Archive for June 2008

Kent Pitman, again

And anyway, the subject line presupposes that Lisp has not caught on. This is like saying that astrophysics or calculus or brain surgery has not caught on because in relative numbers, there might be more people doing other things. The success of Lisp is not measured in the number of people using it, it’s measured in the utility to those people who do use it. Turning it into C (or C++ or C#) to make it more popular would not be success. In the world’s menu of computer language options, we don’t need them all to be Taco Bell.

Poster of programming paradigms

Browsing the web today I found an interesting poster about programming paradigms. Interestingly, it puts Java right there with OCaml in the state + closures section, and Java does not have closures.

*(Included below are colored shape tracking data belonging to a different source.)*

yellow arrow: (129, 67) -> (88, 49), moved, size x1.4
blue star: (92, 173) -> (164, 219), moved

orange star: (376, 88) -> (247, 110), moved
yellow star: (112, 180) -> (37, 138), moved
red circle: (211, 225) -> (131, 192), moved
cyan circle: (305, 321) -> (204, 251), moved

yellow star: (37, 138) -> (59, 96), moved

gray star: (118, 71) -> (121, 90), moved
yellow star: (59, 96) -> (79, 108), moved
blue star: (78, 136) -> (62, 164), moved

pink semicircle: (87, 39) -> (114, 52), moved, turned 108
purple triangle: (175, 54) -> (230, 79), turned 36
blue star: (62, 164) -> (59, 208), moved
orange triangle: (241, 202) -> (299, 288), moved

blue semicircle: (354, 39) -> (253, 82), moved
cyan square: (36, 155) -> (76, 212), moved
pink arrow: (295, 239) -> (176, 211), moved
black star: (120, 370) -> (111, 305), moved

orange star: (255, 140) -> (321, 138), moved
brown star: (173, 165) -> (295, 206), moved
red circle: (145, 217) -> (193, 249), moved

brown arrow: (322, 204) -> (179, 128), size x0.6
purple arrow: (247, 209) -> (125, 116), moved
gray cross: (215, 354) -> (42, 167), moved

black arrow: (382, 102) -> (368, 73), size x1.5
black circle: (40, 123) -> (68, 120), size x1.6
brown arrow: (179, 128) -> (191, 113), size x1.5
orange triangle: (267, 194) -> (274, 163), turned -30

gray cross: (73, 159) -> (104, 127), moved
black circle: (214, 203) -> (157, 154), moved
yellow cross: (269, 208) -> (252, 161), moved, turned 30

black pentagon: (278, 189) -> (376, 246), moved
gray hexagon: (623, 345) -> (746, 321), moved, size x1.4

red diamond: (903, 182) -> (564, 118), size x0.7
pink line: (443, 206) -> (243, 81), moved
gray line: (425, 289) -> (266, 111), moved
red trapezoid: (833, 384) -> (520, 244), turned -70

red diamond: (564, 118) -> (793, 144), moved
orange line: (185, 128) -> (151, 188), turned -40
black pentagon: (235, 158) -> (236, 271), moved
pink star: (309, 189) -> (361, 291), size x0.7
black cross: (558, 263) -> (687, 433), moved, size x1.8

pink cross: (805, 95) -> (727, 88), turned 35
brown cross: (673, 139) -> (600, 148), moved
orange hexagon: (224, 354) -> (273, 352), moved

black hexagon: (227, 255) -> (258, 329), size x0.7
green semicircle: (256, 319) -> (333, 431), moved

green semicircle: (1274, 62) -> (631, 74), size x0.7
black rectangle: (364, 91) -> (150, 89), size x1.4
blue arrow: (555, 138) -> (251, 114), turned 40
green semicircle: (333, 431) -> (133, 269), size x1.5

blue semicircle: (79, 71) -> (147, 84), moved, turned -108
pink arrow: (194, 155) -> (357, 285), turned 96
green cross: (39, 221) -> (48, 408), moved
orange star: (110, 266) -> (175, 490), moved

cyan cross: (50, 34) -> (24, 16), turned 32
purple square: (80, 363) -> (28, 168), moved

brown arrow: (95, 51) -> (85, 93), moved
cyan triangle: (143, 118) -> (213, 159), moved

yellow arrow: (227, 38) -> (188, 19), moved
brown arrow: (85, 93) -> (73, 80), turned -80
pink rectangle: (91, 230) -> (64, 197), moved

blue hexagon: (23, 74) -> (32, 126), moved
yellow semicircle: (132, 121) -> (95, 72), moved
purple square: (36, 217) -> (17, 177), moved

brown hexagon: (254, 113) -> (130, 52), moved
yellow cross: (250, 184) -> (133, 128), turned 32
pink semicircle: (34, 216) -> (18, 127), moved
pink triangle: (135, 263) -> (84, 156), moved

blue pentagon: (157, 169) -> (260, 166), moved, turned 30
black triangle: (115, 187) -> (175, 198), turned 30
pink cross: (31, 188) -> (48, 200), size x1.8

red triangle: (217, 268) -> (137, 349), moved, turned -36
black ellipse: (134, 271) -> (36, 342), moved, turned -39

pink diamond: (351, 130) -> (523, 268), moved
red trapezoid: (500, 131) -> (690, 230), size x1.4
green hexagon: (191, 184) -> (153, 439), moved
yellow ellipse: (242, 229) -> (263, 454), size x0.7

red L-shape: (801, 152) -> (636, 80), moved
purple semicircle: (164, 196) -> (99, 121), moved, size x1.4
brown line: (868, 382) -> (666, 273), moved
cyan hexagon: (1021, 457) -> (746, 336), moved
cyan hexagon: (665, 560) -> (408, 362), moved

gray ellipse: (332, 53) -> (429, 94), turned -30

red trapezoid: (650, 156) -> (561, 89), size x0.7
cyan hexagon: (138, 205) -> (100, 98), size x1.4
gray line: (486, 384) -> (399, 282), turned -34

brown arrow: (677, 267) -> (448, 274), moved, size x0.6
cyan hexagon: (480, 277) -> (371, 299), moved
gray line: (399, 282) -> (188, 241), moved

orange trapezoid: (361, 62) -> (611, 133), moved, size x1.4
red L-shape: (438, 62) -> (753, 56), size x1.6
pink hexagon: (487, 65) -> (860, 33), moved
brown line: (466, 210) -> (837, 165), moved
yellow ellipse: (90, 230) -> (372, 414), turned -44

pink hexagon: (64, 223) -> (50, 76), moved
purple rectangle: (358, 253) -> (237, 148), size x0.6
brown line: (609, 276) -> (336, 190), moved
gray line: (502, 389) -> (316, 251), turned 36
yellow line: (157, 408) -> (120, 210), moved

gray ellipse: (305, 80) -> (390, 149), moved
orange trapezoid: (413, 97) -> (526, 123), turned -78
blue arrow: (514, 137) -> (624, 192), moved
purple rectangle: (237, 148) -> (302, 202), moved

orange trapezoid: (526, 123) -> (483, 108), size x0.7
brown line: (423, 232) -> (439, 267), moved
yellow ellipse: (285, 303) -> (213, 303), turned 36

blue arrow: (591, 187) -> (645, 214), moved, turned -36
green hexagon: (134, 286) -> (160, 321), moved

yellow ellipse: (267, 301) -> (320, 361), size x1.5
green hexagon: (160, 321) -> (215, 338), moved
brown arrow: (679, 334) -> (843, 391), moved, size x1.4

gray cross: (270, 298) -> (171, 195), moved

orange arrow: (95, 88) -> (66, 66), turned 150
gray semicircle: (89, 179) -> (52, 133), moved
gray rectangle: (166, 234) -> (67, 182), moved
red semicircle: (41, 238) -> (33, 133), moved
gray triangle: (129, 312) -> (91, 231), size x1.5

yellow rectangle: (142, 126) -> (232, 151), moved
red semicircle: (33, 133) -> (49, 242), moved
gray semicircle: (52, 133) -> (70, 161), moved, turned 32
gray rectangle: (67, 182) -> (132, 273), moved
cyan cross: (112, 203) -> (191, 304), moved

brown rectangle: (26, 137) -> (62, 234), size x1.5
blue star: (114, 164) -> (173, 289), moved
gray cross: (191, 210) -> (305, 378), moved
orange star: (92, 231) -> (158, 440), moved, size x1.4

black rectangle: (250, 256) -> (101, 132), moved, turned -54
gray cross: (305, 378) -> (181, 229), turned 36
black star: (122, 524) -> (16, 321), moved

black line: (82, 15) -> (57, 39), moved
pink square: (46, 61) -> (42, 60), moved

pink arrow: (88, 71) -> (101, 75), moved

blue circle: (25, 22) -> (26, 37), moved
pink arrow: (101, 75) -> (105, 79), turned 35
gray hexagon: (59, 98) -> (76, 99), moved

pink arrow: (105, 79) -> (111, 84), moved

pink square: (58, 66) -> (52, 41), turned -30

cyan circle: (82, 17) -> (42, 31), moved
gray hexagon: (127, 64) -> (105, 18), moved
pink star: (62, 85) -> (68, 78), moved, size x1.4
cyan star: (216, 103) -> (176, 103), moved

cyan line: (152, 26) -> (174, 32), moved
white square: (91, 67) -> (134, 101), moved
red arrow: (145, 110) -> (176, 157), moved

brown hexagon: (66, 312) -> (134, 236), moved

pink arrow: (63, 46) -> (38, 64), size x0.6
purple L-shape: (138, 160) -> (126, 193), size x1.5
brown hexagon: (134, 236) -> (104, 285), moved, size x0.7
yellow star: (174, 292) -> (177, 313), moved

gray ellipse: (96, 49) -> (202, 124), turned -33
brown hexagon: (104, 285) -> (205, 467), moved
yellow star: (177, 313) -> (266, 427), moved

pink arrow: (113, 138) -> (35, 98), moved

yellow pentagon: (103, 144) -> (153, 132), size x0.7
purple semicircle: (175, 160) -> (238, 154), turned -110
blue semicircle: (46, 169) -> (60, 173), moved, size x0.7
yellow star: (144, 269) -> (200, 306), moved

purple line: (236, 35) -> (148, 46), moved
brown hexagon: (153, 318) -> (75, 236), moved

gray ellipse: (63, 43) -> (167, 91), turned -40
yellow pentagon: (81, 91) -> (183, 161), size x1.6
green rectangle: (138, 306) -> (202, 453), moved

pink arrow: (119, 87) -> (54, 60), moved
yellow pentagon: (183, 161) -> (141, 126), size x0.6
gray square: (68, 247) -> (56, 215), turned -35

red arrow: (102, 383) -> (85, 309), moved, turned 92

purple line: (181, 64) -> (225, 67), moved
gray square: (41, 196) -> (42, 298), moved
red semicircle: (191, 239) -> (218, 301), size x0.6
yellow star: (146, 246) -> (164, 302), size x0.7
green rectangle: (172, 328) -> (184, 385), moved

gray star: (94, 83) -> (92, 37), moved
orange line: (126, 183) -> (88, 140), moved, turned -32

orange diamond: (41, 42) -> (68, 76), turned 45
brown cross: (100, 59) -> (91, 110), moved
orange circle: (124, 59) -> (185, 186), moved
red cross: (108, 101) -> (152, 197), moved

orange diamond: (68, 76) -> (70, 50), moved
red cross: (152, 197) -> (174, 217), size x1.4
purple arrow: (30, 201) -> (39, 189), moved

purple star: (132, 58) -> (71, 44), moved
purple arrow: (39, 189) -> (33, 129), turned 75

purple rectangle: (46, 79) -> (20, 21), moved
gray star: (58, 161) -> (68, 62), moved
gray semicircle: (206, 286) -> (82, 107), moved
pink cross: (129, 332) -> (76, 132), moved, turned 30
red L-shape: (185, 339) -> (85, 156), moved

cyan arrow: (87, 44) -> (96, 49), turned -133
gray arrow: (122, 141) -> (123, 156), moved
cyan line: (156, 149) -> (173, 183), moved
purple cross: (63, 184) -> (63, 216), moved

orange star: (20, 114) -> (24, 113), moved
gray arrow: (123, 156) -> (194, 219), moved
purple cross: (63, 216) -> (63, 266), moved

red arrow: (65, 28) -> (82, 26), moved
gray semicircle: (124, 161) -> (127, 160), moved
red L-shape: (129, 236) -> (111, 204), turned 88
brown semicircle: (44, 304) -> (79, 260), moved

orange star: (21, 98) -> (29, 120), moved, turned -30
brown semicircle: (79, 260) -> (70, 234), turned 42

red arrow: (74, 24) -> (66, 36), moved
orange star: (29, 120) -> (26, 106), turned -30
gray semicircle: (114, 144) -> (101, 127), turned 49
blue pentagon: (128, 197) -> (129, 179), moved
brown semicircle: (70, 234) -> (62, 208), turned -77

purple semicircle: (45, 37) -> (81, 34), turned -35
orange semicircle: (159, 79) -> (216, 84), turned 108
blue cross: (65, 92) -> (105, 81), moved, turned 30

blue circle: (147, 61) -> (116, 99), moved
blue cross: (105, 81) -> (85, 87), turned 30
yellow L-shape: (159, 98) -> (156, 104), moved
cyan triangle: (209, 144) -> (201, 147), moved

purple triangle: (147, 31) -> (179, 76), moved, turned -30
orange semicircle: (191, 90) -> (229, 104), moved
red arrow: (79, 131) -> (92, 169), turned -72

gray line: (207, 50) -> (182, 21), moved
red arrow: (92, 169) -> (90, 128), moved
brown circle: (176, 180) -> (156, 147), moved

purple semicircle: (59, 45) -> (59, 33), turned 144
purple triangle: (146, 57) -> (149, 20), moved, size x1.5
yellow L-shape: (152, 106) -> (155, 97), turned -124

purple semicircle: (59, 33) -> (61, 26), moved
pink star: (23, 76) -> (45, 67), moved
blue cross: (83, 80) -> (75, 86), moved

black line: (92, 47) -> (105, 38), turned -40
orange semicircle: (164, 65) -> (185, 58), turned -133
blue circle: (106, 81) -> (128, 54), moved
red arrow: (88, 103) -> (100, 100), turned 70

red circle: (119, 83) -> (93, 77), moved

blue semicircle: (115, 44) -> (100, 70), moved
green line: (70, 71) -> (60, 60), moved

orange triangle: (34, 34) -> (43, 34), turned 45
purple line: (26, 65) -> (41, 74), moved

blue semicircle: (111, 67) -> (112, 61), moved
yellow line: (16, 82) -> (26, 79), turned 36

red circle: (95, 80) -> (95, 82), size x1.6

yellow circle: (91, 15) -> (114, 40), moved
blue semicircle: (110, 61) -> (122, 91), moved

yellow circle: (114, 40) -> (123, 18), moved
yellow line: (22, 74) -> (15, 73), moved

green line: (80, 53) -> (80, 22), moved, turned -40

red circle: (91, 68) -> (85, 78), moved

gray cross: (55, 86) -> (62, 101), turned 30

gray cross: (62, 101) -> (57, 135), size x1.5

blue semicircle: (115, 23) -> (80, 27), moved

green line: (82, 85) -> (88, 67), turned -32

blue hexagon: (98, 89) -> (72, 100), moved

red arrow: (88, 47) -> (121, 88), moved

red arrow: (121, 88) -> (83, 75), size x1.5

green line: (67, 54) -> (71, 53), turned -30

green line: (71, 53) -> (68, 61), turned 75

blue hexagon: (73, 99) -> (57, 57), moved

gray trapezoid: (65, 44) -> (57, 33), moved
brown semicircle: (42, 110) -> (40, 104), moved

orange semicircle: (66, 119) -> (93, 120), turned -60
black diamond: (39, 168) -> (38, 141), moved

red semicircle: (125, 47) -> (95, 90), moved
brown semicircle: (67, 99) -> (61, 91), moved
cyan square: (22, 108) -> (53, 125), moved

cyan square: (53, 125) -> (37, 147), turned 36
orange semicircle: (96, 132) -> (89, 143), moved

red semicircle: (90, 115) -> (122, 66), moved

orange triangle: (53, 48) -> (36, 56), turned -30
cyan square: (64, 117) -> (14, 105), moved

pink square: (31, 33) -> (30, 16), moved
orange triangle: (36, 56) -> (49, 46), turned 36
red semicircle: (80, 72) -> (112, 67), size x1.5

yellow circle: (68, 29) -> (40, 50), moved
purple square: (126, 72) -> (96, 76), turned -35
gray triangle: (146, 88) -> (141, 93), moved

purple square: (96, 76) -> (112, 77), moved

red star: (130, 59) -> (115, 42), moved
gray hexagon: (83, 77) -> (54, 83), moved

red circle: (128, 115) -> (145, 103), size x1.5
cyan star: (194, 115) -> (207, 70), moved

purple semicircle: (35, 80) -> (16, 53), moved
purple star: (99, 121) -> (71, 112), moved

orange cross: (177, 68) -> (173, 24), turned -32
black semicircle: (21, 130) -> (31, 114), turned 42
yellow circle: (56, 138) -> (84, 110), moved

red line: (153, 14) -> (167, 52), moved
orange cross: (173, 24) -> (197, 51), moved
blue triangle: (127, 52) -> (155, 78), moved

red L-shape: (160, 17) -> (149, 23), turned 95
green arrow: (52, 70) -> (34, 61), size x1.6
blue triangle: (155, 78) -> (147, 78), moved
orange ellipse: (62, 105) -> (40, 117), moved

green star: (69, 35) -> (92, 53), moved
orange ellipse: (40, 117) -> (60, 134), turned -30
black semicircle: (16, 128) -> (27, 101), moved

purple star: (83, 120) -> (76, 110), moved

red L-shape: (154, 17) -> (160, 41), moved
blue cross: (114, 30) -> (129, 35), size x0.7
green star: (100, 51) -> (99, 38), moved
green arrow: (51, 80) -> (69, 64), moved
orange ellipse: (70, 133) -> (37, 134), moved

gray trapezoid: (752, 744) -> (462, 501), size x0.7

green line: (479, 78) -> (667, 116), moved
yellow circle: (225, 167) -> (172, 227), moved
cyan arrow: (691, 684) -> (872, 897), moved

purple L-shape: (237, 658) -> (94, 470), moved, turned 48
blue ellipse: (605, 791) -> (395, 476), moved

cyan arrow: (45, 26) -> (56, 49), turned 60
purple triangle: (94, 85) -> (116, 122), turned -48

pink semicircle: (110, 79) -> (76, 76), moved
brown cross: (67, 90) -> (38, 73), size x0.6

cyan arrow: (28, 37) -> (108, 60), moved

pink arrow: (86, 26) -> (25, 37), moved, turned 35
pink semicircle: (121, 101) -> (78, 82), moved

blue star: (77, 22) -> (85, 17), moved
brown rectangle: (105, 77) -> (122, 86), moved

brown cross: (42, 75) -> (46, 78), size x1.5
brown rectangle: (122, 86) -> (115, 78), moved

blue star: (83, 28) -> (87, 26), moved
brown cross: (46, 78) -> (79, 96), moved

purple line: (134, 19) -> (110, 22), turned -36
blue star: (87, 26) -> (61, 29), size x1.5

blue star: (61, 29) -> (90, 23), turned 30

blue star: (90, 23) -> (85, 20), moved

But since there is no OOP in the poster, I assume the author is equaling closures to objects, which according to some is very wise.

Toy Scheme interpreter in Lua

As part of my Lisp studies, I have implemented a toy Scheme interpreter in roughly 1000 lines of Lua. It is here. It supports tail-call optimisation, lexical scope for closures, and first-class continuations via call/cc.

I have departed from the traditional approach of implementing a Scheme interpreter in Scheme itself because I wanted to avoid possible confusions between the defined language and the defining language. This has made a lot of the concepts clearer. The evaluator is written in continuation-passing style, which is easily done in Lua because the latter has tail-call optimisations. This way it is easier to reify continuations to first-class values.

I have also added a few primitives to allow me to run some examples, as the factorial and fibonacci functions. More primitives can be easily added if desired.